Second wife of Sun Yat-sen (1888–1970)

Kaoru Otsuki (大月 薰; 6 August 1888 – 21 December 1970) was the Japanese second wife of Sun Yat-sen, the founder and first president of the Republic of China. They married when she was 16 years old and he was 38 years old and already married to his first wife.

== Biography ==
Kaoru was born in Yokohama, Kanagawa Prefecture, Japan, on 6 August 1888.

Kaoru first met Sun Yat-sen in Yokohama's Chinatown in 1898, when she knocked over a vase and apologized to Sun. In 1901, Sun asked Kaoru's father for permission to marry his daughter, but Kaoru's father refused because of the great age difference between Sun and Kaoru; at the time, Sun was 37 while Kaoru was only 13. A year later, Sun proposed marriage again and Kaoru's father relented. Kaoru and Sun's wedding ceremony was held in Yokohama in 1905 upon his return to Japan after two years. At the time, Sun was still married to his first wife, Lu Muzhen.

However, Sun left Japan for China before Kaoru gave birth to their daughter, Fumiko, on 12 May 1906; he never returned to see his daughter. Out of financial desperation, Kaoru sent Fumiko to the Miyagawa family for adoption in 1911. Kaoru later remarried twice, first to Shūji Miwa (三輪 秀司), the younger brother of Shizuoka Bank president Shingorō Miwa (三輪 新五郎), and then to Motomune Sanekata (實方 元心), the Buddhist abbot of the Tokoji Temple in Ashikaga, Tochigi. She had a son named Motonobu Sanekata (實方 元信) and a daughter with the latter.

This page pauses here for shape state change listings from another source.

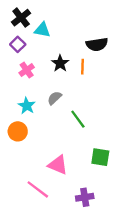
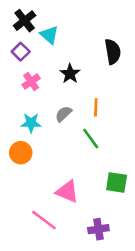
cyan triangle: (42, 30) -> (49, 35), turned 30
black semicircle: (97, 44) -> (113, 52), turned -90
orange line: (82, 67) -> (96, 107), moved
cyan star: (27, 106) -> (31, 123), turned -30

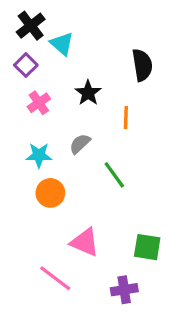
orange line: (96, 107) -> (126, 117), moved
orange circle: (21, 153) -> (50, 193), moved
green square: (117, 182) -> (147, 247), moved

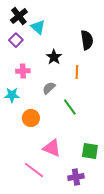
pink cross: (39, 103) -> (23, 71), moved, turned 32
cyan star: (39, 155) -> (12, 95), moved

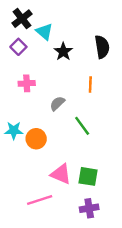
black star: (54, 57) -> (63, 52), moved
cyan star: (12, 95) -> (14, 130), moved
green square: (90, 151) -> (88, 176), moved
pink line: (34, 170) -> (40, 200), turned -55

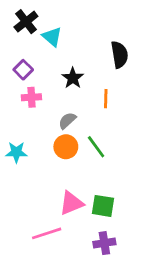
purple square: (18, 47) -> (23, 70), moved
black star: (63, 52) -> (73, 78), moved
orange circle: (36, 139) -> (66, 147), moved
pink triangle: (61, 174) -> (71, 203), turned -45

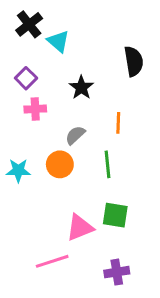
orange line: (106, 99) -> (118, 123), moved
orange circle: (66, 147) -> (60, 164), moved
green line: (96, 147) -> (108, 164), turned 30
green square: (103, 206) -> (115, 215), moved

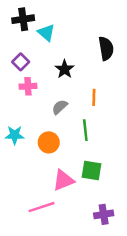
black cross: (29, 24) -> (23, 19), turned 30
orange circle: (60, 164) -> (49, 142), moved
purple cross: (117, 272) -> (104, 214), moved

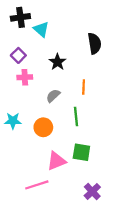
purple cross: (104, 214) -> (92, 191), turned -35

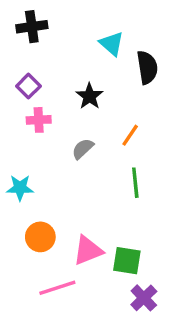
cyan triangle: (41, 29) -> (112, 44), moved
orange line: (84, 87) -> (130, 135), turned 32
green line: (76, 116) -> (135, 183), moved
orange circle: (43, 127) -> (40, 237), moved
green square: (81, 152) -> (127, 261), moved

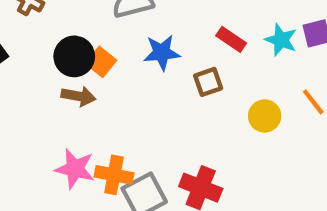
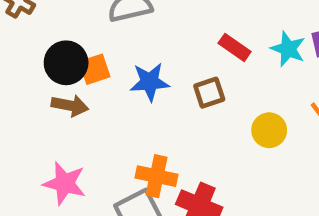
blue star: (162, 53) -> (150, 82), moved
orange square: (101, 62) -> (95, 69), turned 32
orange cross: (114, 175) -> (157, 176), moved

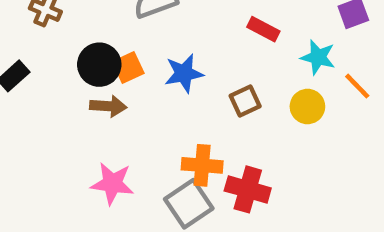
cyan star: (288, 49) -> (318, 57), moved
brown square: (209, 93) -> (245, 101), moved

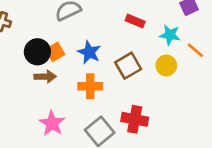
blue star: (184, 73) -> (89, 52), turned -30
brown square: (245, 101) -> (128, 66), size x1.4
orange cross: (202, 165) -> (90, 86), moved
pink star: (112, 183) -> (52, 123), turned 30

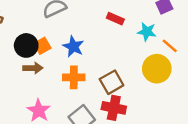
brown square: (128, 66) -> (112, 82), moved
yellow circle: (166, 66) -> (157, 69), moved, size x1.5

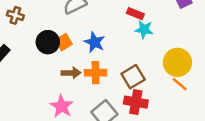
cyan star: (147, 32) -> (144, 30), moved
orange line: (170, 46) -> (180, 84), moved
brown arrow: (33, 68) -> (71, 73), moved

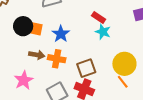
orange square: (64, 42) -> (36, 29), turned 32

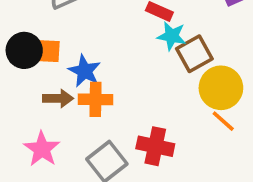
blue star: (61, 34) -> (85, 71), moved
brown square: (86, 68) -> (194, 54), moved

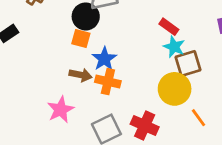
black circle: (24, 50) -> (86, 16), moved
yellow circle: (221, 88) -> (175, 89), moved

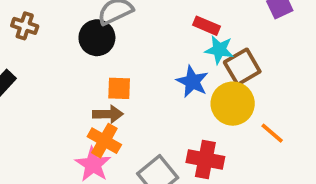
orange square: (81, 38) -> (119, 88), moved
blue star: (104, 59) -> (192, 82), moved
orange cross: (108, 82) -> (104, 141), moved, turned 30

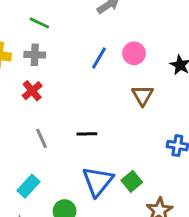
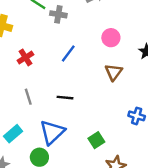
gray cross: (35, 55) -> (58, 14), moved
blue line: (99, 58) -> (68, 54), moved
blue triangle: (98, 181) -> (52, 132), moved

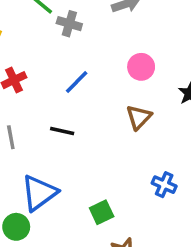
black line: (65, 98) -> (62, 131), moved

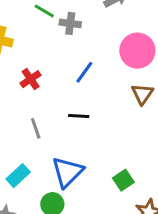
pink circle: (141, 67) -> (137, 51), size x1.5

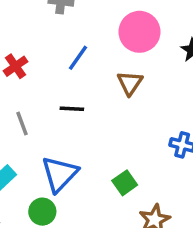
brown triangle: (142, 94) -> (130, 83), moved

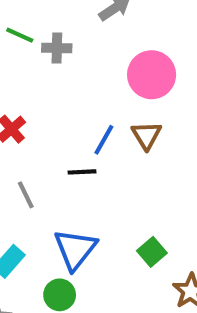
blue line: (78, 58) -> (104, 140), moved

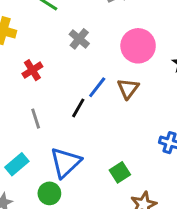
gray cross: (57, 48) -> (79, 39), moved, turned 30
black line: (82, 172) -> (78, 108), turned -66

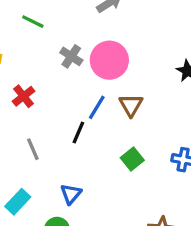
pink circle: (138, 46) -> (109, 60), moved
blue triangle: (65, 162) -> (71, 194), size x0.6
green square: (120, 172) -> (132, 159), moved

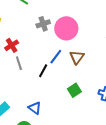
gray cross: (71, 56) -> (43, 24), turned 32
gray line: (33, 149) -> (19, 63), moved
blue triangle: (71, 194) -> (35, 108), turned -40

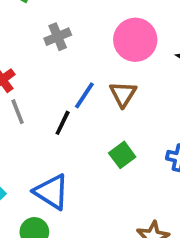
pink circle: (66, 28) -> (135, 40), moved
blue triangle: (35, 108) -> (51, 192), size x1.5

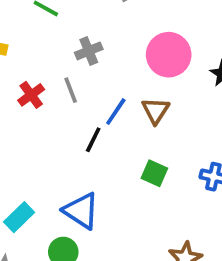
gray line: (18, 112) -> (71, 90), moved
green square: (122, 155) -> (154, 173), turned -30

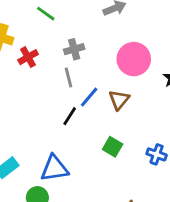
gray line: (71, 90) -> (69, 78), moved
red cross: (31, 95) -> (28, 57), moved
blue triangle: (81, 211) -> (54, 168), turned -48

Kaoru was reunited with her daughter Fumiko in 1955, after the latter visited the Tokoji Temple with her eldest son.

Kaoru died on 21 December 1970 at the age of 82. The governments of the People's Republic of China (mainland China) and the Republic of China (Taiwan) have both acknowledged Kaoru's marriage to Sun Yat-sen, and their grandson by Fumiko, Touichi Miyagawa, was invited to the centennial celebrations of the Xinhai Revolution in Wuhan, China, in 2011.